Reduction by various muscarinic antagonists of the response to a maximally-effective carbachol concentration (Gmax). The number of observations is indicated near the data points. Horizontal dotted line shows relative Gmax expected in an average cell during a second cumulative carbachol application under control conditions due to desensitization (0.82±0.08; n = 9). Right bottom panel shows the effects of several muscarinic antagonists on GTP-γS activated cationic current (no carbachol applied). See text for more details. *P<0.05; unpaired two-tailed t test.

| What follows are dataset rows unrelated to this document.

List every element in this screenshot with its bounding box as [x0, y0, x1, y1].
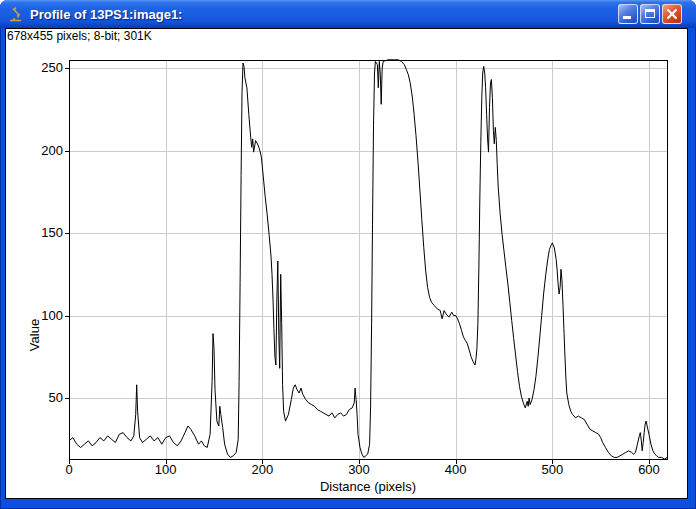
x-tick-label: 200 [240, 462, 284, 477]
imagej-plot-window: Profile of 13PS1:image1: 678x455 pixels;… [0, 0, 696, 509]
y-tick-label: 50 [21, 390, 63, 405]
y-tick-label: 200 [21, 143, 63, 158]
x-tick-label: 600 [627, 462, 671, 477]
x-tick-label: 100 [144, 462, 188, 477]
y-tick-label: 100 [21, 308, 63, 323]
x-tick-label: 500 [530, 462, 574, 477]
x-tick-label: 400 [434, 462, 478, 477]
y-tick-label: 250 [21, 60, 63, 75]
plot-frame [70, 61, 668, 460]
profile-plot-canvas [0, 0, 696, 509]
profile-trace-line [69, 60, 667, 459]
x-axis-label: Distance (pixels) [320, 479, 416, 494]
y-tick-label: 150 [21, 225, 63, 240]
axis-tick-marks [65, 69, 650, 464]
y-axis-label: Value [27, 319, 42, 351]
x-tick-label: 0 [47, 462, 91, 477]
plot-gridlines [70, 61, 668, 459]
x-tick-label: 300 [337, 462, 381, 477]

The time interval between carbachol applications was not crucial for the amount of desensitization observed. In many cases responses of similar size could be obtained with very short intervals (20–30 s) but if desensitization did develop even prolonged periods of washing (5–10 min) failed to restore the initial response (data not shown). The average time interval from wash-out after measuring one concentration-effect curve to the beginning of the next application of carbachol in control experiments was 100±6 s (n = 9) and slightly longer than in the muscarinic receptor antagonist experiments (76±5 s, n = 107) but it can be seen in Figure 3a that even a 40 s interval was sufficient to allow a maximal response to be obtained to a second series of carbachol applications. However, in Figure 1a 110 s wash-out interval between the first and second series of concentrations of carbachol resulted in a larger desensitization.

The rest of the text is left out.